2. Before we enter into the merit of the present two appeals, it needs to be noted that the plaintiff-respondent herein instituted a suit, namely, FC

(Civil) 117/98, seeking, in terms of the provisions of Sub-Section (2) and (3) of Section 18 of the Hindu Adoption and Maintenance Act, 1956,

maintenance @ Rs. 3,500/- per month and a separate residence, the case of the plaintiff-respondent herein being, in brief, thus:

(i) The plaintiff-respondent herein is legally married wife of the defendant No. 1 (i.e., the present appellant), her marriage having been solemnized

with the defendant No. 1, on 19.1.84, as per the Hindu rites and customs. Since her marriage, the plaintiff-respondent herein started living with her

husband, at Bhaskar Nagar, Guwahati, along with the family members of the defendant No. 1 and, apart from doing all the household chores, she

had to take care of her ailing father-in-law. The defendant No. 1, who was in government service, took voluntary retirement from service, joined

the Bar at the Gauhati High Court and started practicing as a lawyer and built up a very good practice. The plaintiff-respondent herein, however,

could not give birth to any child and although, in the year 1985, she had experienced the initial stage of pregnancy, miscarriage occurred to her,

because she had to do all the household chores from cooking to washing of clothes without any rest After the said miscarriage, the plaintiff-

respondent was taken by the defendant No. 1 (i.e., appellant herein), to Vellore, and she was subjected to a major operation without her consent,

though no such operation was necessary as per the doctors at Guwahati, whom she had consulted before and during her said pregnancy, and, as a

result of the said operation, performed at Vellore, she lost her child bearing capacity for good. Soon thereafter, defendant No. 1 started torturing

her, both physically and mentally, with the intention to elicit her consent for divorce and when she protested thereto, she was subjected to cruelty.
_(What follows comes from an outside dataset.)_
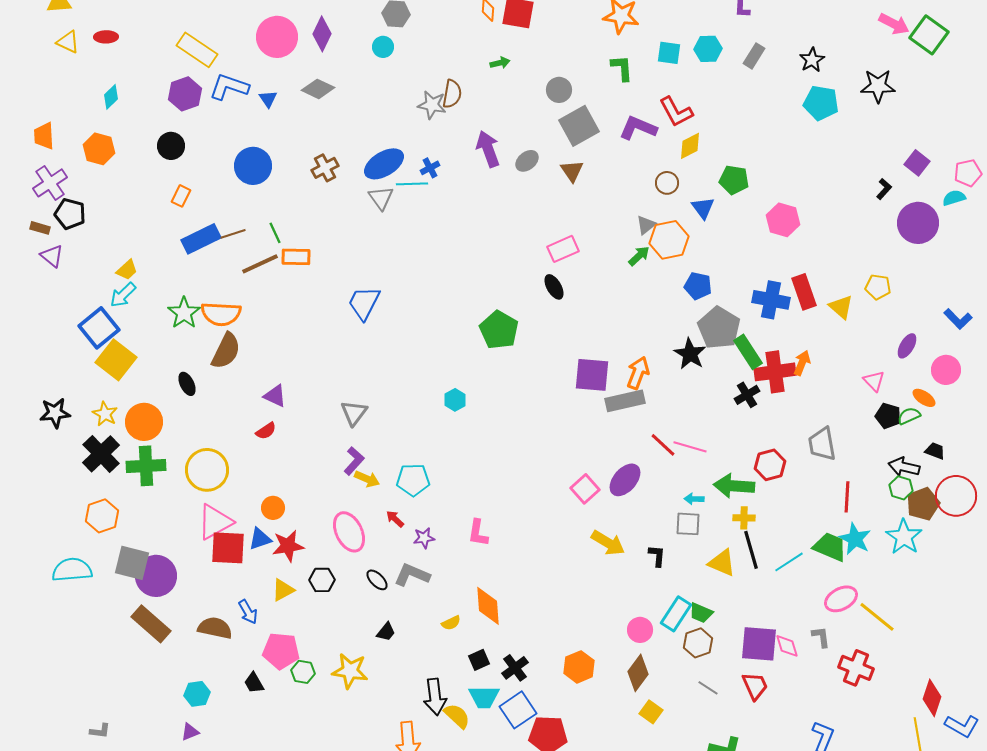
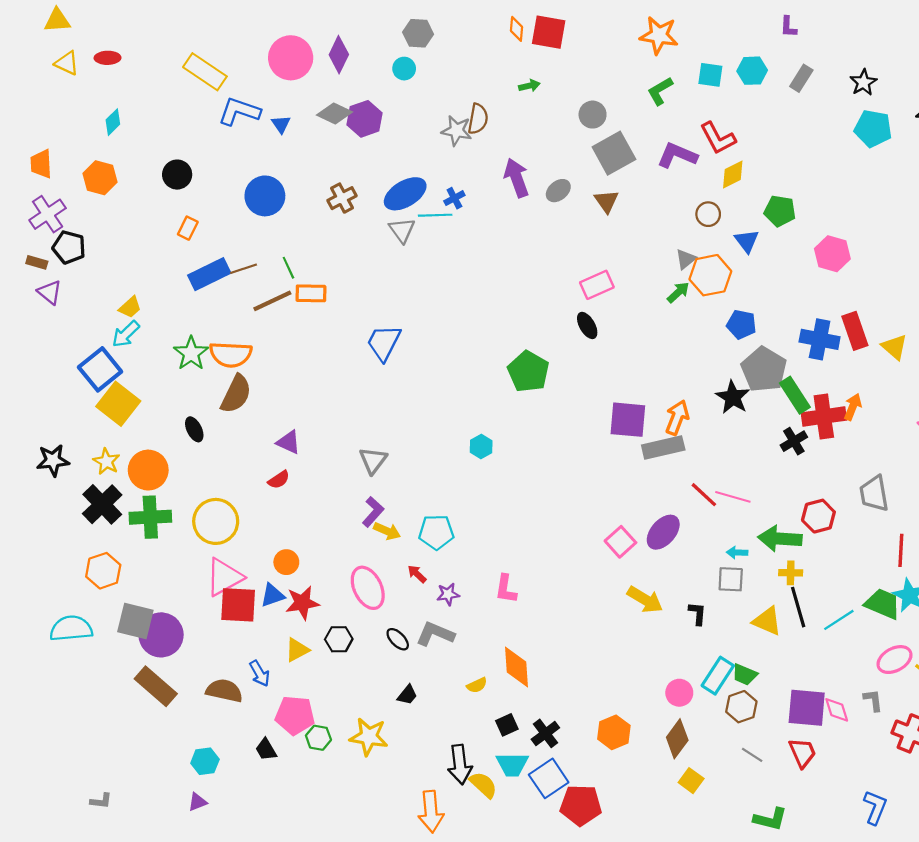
green L-shape: (622, 68) -> (660, 91), turned -116
purple hexagon: (185, 94) -> (364, 119), moved

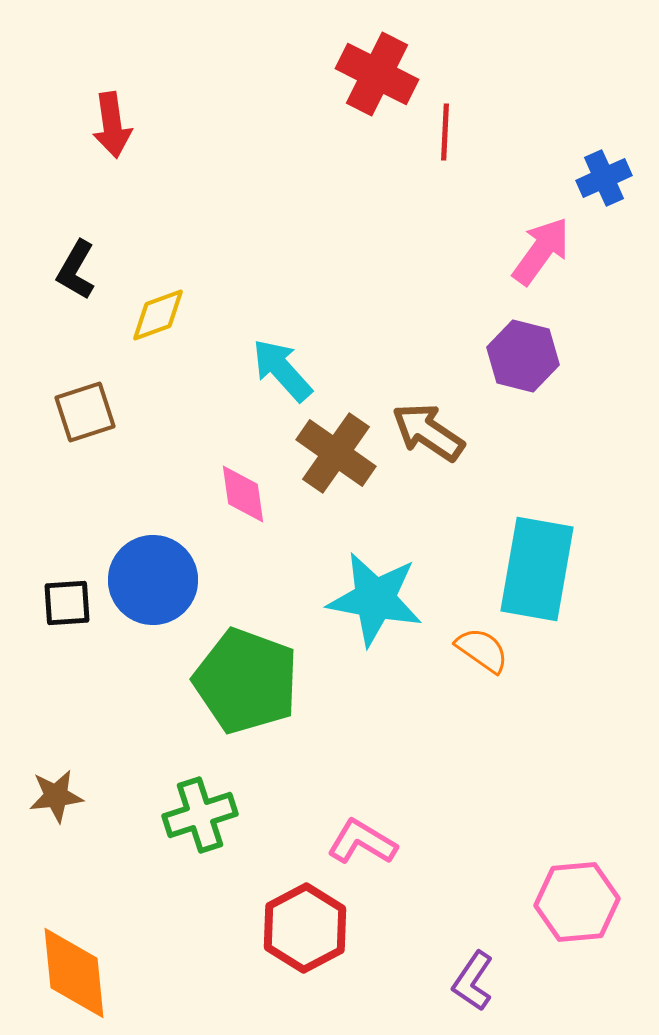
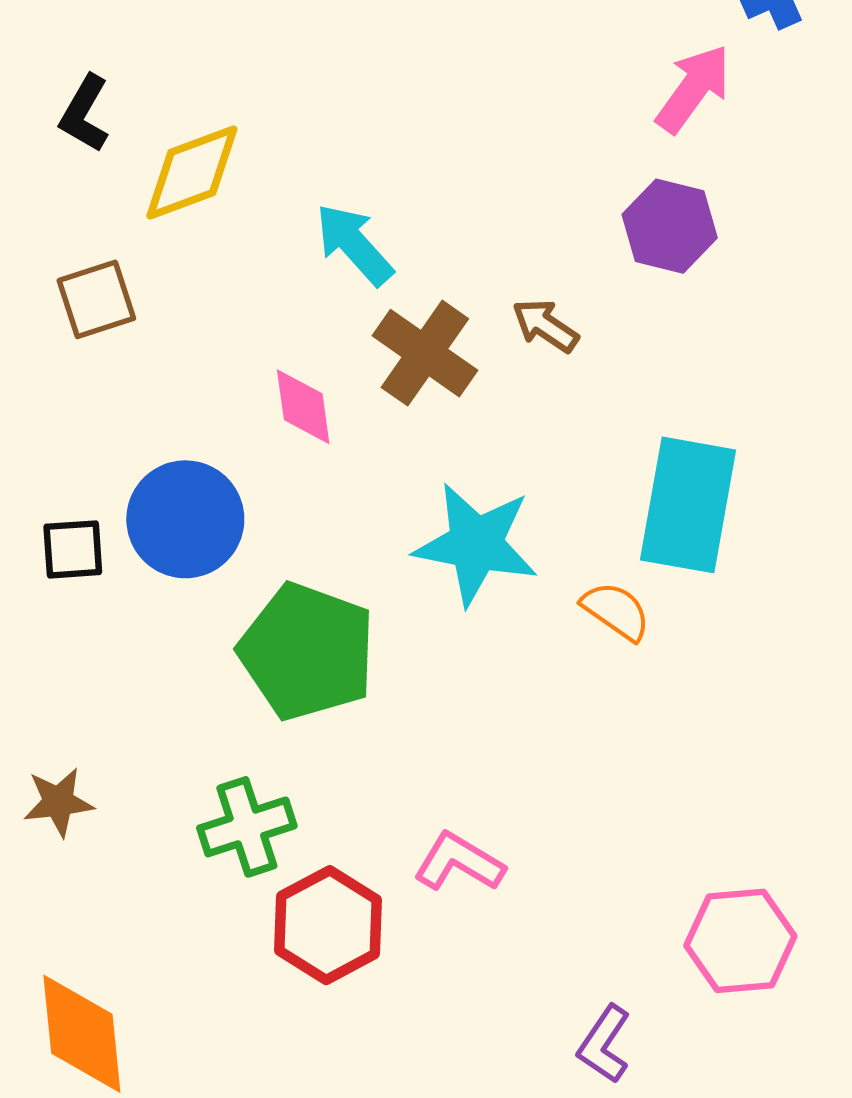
yellow diamond: (158, 315) -> (192, 172), size x1.4
brown arrow: (428, 432) -> (545, 326), size x0.7
red hexagon: (305, 928) -> (328, 925), moved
(ii) Thereafter, in the year 1991, defendant No. 1 instituted a suit, u/s 12(1)(c) of the Hindu Marriage Act, 1955, in the court of the District Judge,

Kamrup, seeking annulment of their marriage by a decree of divorce. The said suit was subsequently transferred to the Family Court, Guwahati;

but the suit was withdrawn by defendant No. 1, on 14.07.1993, without reserving any right to institute a suit on the same cause of action. The

defendant No. 1 cut off all his conjugal relation with the plaintiff-respondent herein and compelled her to stay confined to a room in his house.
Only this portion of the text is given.